Riverton’s new police force won’t start from scratch

Local News

RIVERTON, Utah (News4Utah) After months of tense negotiations, Riverton City officially announced it will split from Unified Police Department and create its own force.

The search is already on for a new police chief but the city won’t be starting from scratch on July 1, 2019. 

“It became clear that we needed to take some action,” Mayor Trent Staggs said. 

Mayor Staggs argues the UPD board failed to correct concerns after a departure warning three months ago.

Eight specific problems were laid out in a letter on August 16, 2018, from Mayor Staggs to the Board of Unified Police Department.

Concerns include financial accounting, asset share, transparency, governance, and loss of coverage with Herriman’s recent departure.

Dissatisfied with UPD’s response, Riverton City Council voted to form its own police force on October 23. 

“This really acted as a line in the sand,” Mayor Staggs said. 

“Of course, I don’t want a city to leave UPD,” Unified Police Department Sheriff Rosie Rivera said. 
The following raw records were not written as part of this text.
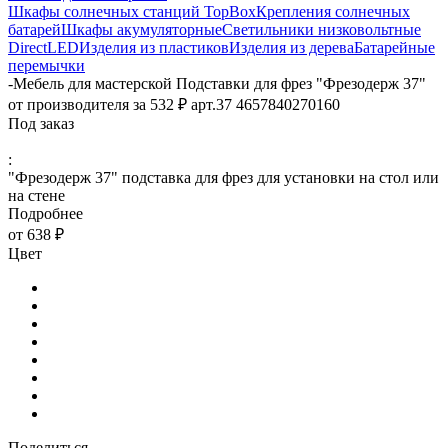
Шкафы солнечных станций TopBox
Крепления солнечных
батарей
Шкафы акумуляторные
Светильники низковольтные
DirectLED
Изделия из пластиков
Изделия из дерева
Батарейные
перемычки
-
Мебель для мастерской Подставки для фрез "Фрезодерж 37"
от производителя за 532 ₽ арт.37 4657840270160
Под заказ
:
"Фрезодерж 37" подставка для фрез для установки на стол или
на стене
Подробнее
от
638 ₽
Цвет
Поделиться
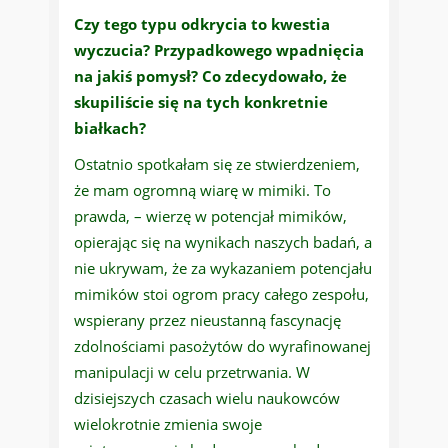
Czy tego typu odkrycia to kwestia
wyczucia? Przypadkowego wpadnięcia
na jakiś pomysł? Co zdecydowało, że
skupiliście się na tych konkretnie
białkach?
Ostatnio spotkałam się ze stwierdzeniem,
że mam ogromną wiarę w mimiki. To
prawda, – wierzę w potencjał mimików,
opierając się na wynikach naszych badań, a
nie ukrywam, że za wykazaniem potencjału
mimików stoi ogrom pracy całego zespołu,
wspierany przez nieustanną fascynację
zdolnościami pasożytów do wyrafinowanej
manipulacji w celu przetrwania. W
dzisiejszych czasach wielu naukowców
wielokrotnie zmienia swoje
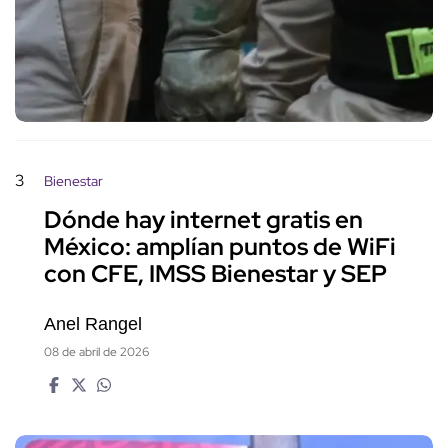
3
Bienestar
Dónde hay internet gratis en
México: amplían puntos de WiFi
con CFE, IMSS Bienestar y SEP
Anel Rangel
08 de abril de 2026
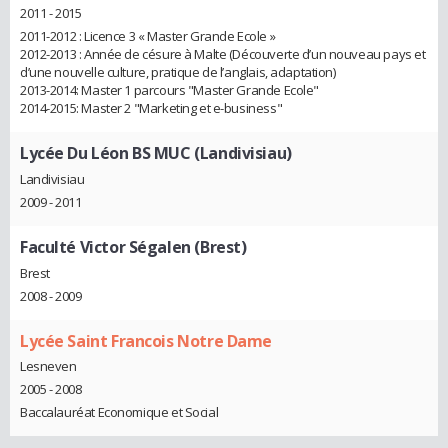
2011 - 2015
2011-2012 : Licence 3 « Master Grande Ecole »
2012-2013 : Année de césure à Malte (Découverte d’un nouveau pays et
d’une nouvelle culture, pratique de l’anglais, adaptation)
2013-2014: Master 1 parcours "Master Grande Ecole"
2014-2015: Master 2 "Marketing et e-business"
Lycée Du Léon BS MUC (Landivisiau)
Landivisiau
2009 - 2011
Faculté Victor Ségalen (Brest)
Brest
2008 - 2009
Lycée Saint Francois Notre Dame
Lesneven
2005 - 2008
Baccalauréat Economique et Social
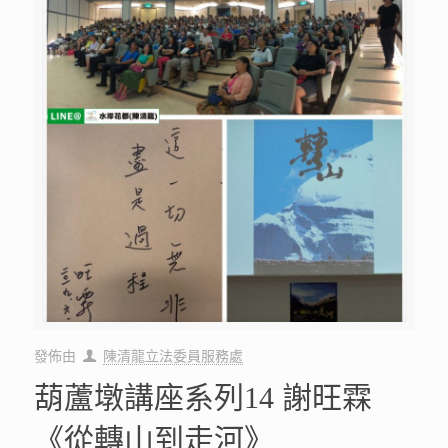
發佈由
陳清龍立法委員服務處
葫蘆墩講座系列14 謝旺霖
《從轉山到走河》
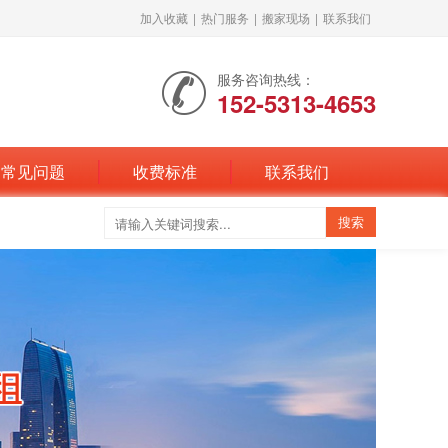
加入收藏
|
热门服务
|
搬家现场
|
联系我们
服务咨询热线：
152-5313-4653
常见问题
收费标准
联系我们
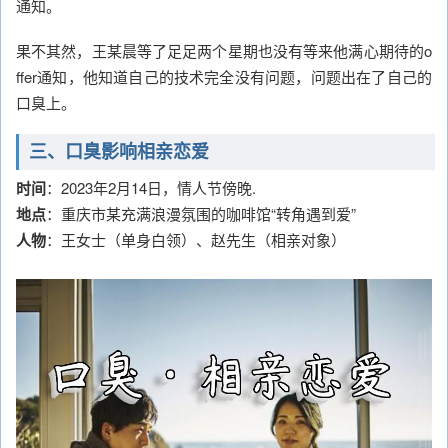
通知。
果不其然，王某晨等了足足两个星期也没有等来他满心期待的o
ffer通知，他知道自己的技术完全没有问题，问题出在了自己的
口臭上。
三、口臭影响相亲恋爱
时间
：2023年2月14日，情人节傍晚.
地点
：重庆市某充满浪漫氛围的咖啡馆“转角遇到爱”
人物
：王女士（单身白领）、赵先生（相亲对象）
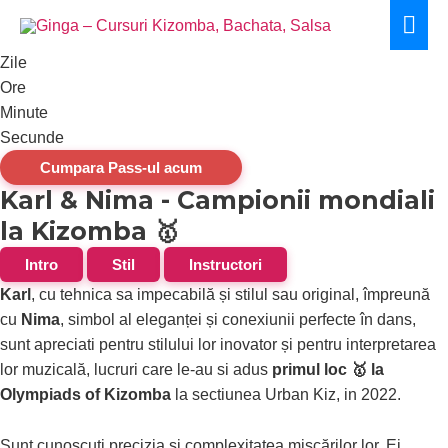
Skip
Mai
to
Men
content
Zile
Ore
Minute
Secunde
Cumpara Pass-ul acum
Karl & Nima - Campionii mondiali
la Kizomba 🥇
Intro
Stil
Instructori
Karl
, cu tehnica sa impecabilă și stilul sau original, împreună
cu
Nima
, simbol al eleganței și conexiunii perfecte în dans,
sunt apreciati pentru stilului lor inovator și pentru interpretarea
lor muzicală, lucruri care le-au si adus
primul loc 🥇 la
Olympiads of Kizomba
la sectiunea Urban Kiz, in 2022.
Sunt cunoscuti precizia și complexitatea mișcărilor lor. Ei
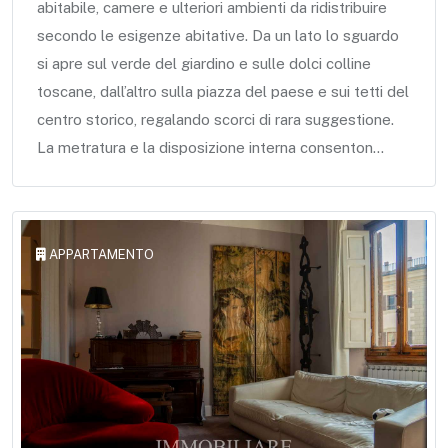
abitabile, camere e ulteriori ambienti da ridistribuire
secondo le esigenze abitative. Da un lato lo sguardo
si apre sul verde del giardino e sulle dolci colline
toscane, dall’altro sulla piazza del paese e sui tetti del
centro storico, regalando scorci di rara suggestione.
La metratura e la disposizione interna consenton...
APPARTAMENTO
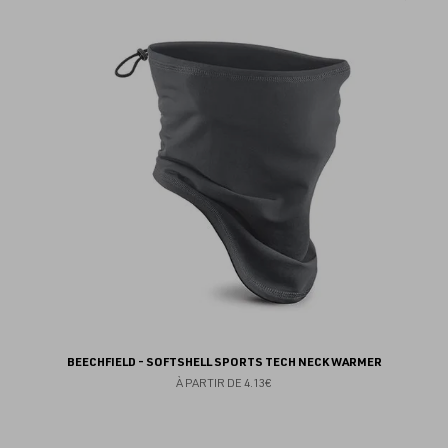
au
fav
BEECHFIELD - SOFTSHELL SPORTS TECH NECK WARMER
À PARTIR DE
4.13€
Riverton leaders plan to hire around 30 officers which are the same number currently patrolling with UPD. The city expects to save $1.1 million a year or have the option to use the extra money to hire ten more officers.  or could use that money to hire 10 more officers. Faster response times for the same price, according to Mayor Staggs. 
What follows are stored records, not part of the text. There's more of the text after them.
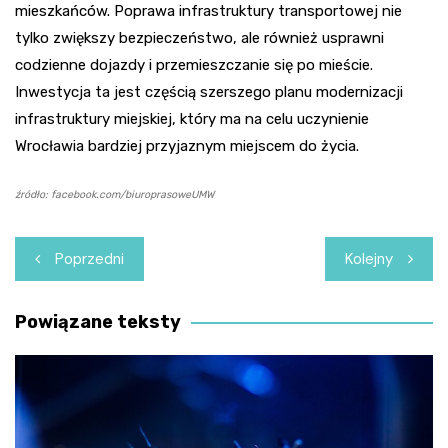
mieszkańców. Poprawa infrastruktury transportowej nie
tylko zwiększy bezpieczeństwo, ale również usprawni
codzienne dojazdy i przemieszczanie się po mieście.
Inwestycja ta jest częścią szerszego planu modernizacji
infrastruktury miejskiej, który ma na celu uczynienie
Wrocławia bardziej przyjaznym miejscem do życia.
źródło: facebook.com/biuroprasoweUMW
Nawigacja
Poprzedni
Kolejny
wpisu
Powiązane teksty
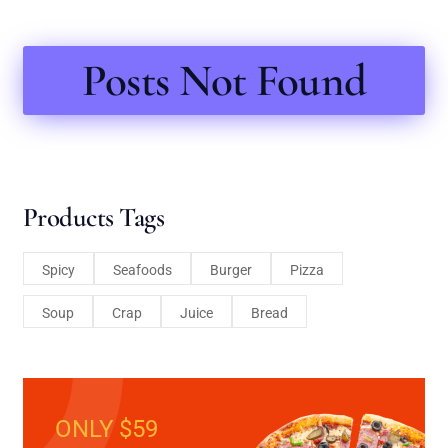
Posts Not Found
Products Tags
Spicy
Seafoods
Burger
Pizza
Soup
Crap
Juice
Bread
ONLY $59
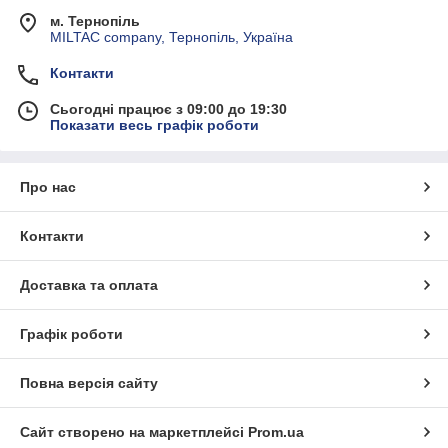
м. Тернопіль
MILTAC company, Тернопіль, Україна
Контакти
Сьогодні працює з 09:00 до 19:30
Показати весь графік роботи
Про нас
Контакти
Доставка та оплата
Графік роботи
Повна версія сайту
Сайт створено на маркетплейсі
Prom.ua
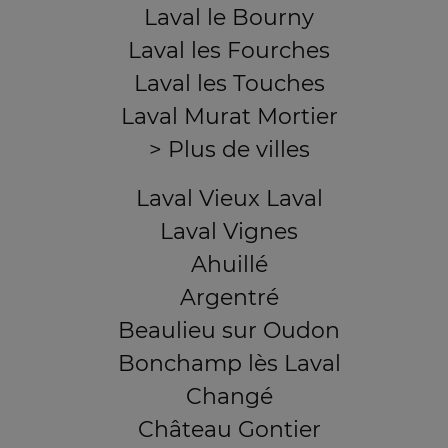
Laval le Bourny
Laval les Fourches
Laval les Touches
Laval Murat Mortier
> Plus de villes
Laval Vieux Laval
Laval Vignes
Ahuillé
Argentré
Beaulieu sur Oudon
Bonchamp lès Laval
Changé
Château Gontier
“We think we are going to be in a fine position to be able to afford a Riverton Police Department and not have to raise any property taxes,” Mayor Staggs said. 

When Riverton parts ways with UPD, they’ll take millions of dollars worth of vested provisions, including a precinct building, more than 30 police vehicles, guns, vests, traffic signs, and trailers. 

The city will also get back their share of the UPD fund balance invested by Riverton taxpayers. Mayor Staggs estimates it to be seven figures. 

When Riverton leaves, UPD will lose about $5.5 million annually. Sheriff Rosie Rivera said lost revenue will not greatly impact UPD, since it will no longer responsible for patrolling the city of around 50,000.

“We are moving real progressively to change things, make things better for UPD but Riverton just didn’t want to stick around long enough to see the outcome,” Sheriff Rivera said. 

Next year will be the first time Riverton’s policed itself since the early 1980s.